SOURCE MATERIAL>
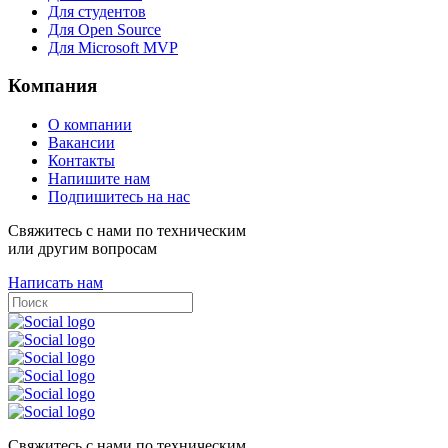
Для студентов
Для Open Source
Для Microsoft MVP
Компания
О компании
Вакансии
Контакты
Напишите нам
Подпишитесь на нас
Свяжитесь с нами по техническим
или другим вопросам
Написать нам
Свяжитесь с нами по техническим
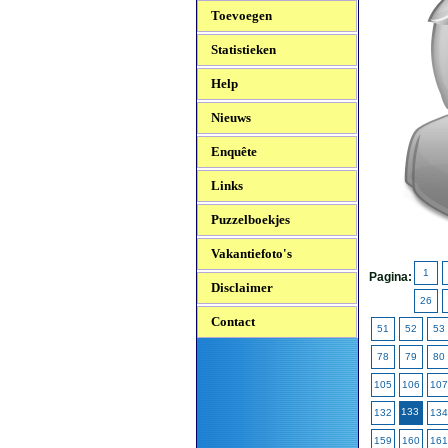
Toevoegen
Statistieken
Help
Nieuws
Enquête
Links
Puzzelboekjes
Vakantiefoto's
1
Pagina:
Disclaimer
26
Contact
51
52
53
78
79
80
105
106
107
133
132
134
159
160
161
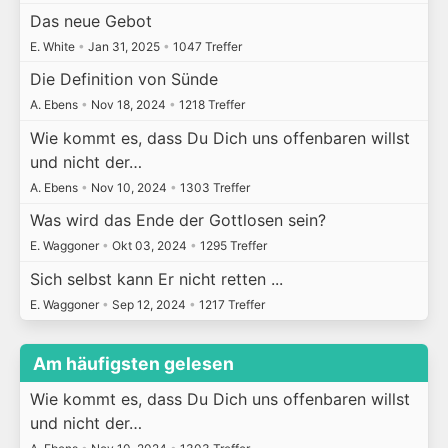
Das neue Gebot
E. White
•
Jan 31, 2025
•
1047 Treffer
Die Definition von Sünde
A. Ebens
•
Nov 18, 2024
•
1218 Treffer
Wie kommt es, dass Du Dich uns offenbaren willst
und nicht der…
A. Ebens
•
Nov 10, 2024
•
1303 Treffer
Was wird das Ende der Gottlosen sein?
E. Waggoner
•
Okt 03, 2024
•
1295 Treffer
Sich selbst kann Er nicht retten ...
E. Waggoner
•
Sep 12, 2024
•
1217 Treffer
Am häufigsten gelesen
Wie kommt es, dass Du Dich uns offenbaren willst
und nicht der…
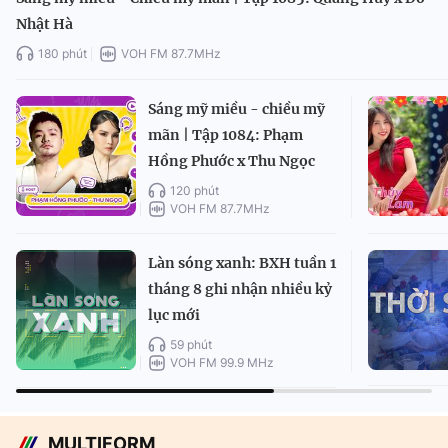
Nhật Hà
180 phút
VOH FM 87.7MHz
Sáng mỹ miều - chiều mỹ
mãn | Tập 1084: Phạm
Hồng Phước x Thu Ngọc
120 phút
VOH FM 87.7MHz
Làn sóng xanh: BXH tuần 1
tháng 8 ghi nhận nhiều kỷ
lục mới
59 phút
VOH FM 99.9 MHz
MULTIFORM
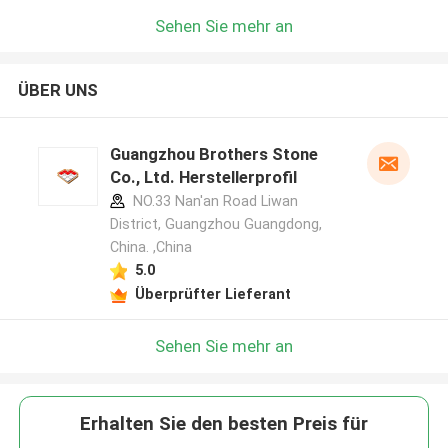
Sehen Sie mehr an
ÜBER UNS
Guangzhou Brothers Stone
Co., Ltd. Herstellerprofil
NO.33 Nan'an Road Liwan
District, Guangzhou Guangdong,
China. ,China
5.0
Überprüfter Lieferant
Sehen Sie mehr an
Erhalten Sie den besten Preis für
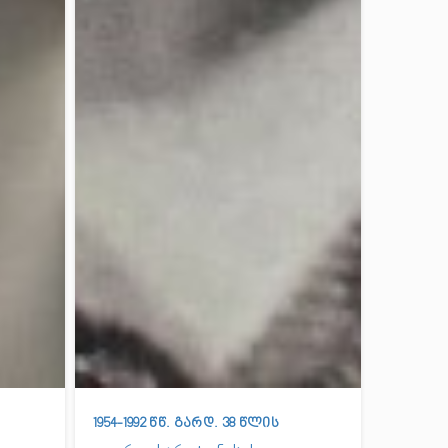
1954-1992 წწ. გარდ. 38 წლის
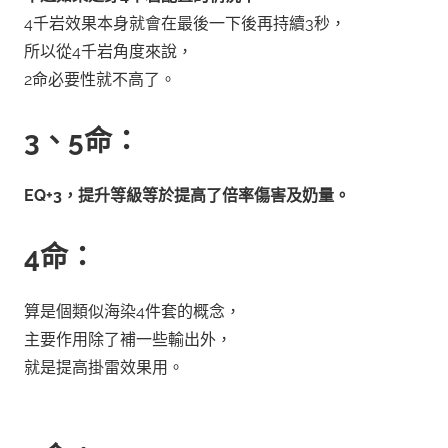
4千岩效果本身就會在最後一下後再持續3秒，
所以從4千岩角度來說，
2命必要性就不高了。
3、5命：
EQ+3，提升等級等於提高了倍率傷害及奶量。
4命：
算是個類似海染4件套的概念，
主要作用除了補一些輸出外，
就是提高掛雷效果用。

==

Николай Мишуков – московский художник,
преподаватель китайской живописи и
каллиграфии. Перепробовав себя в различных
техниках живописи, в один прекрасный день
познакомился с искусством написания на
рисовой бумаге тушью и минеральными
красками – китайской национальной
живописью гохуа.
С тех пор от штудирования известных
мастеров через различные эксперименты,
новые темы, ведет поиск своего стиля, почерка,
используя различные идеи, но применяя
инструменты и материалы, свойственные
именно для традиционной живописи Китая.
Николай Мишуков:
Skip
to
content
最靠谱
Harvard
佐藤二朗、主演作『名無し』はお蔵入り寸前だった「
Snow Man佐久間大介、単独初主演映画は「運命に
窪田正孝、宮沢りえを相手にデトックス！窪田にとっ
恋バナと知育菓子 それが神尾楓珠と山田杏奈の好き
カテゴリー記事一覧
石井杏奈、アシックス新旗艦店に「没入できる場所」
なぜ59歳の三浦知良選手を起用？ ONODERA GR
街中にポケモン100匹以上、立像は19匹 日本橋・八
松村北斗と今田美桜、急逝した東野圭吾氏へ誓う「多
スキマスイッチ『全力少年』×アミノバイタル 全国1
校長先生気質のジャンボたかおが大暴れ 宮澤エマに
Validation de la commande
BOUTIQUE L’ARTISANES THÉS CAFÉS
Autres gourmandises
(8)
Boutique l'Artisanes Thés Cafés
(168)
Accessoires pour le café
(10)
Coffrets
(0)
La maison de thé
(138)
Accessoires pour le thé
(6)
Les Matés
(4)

WHAT THIS TASK INVOLVES>
Filter the records for lines holding the string "китайской". Copy each one.

TASK RESULT>
преподаватель китайской живописи и
красками – китайской национальной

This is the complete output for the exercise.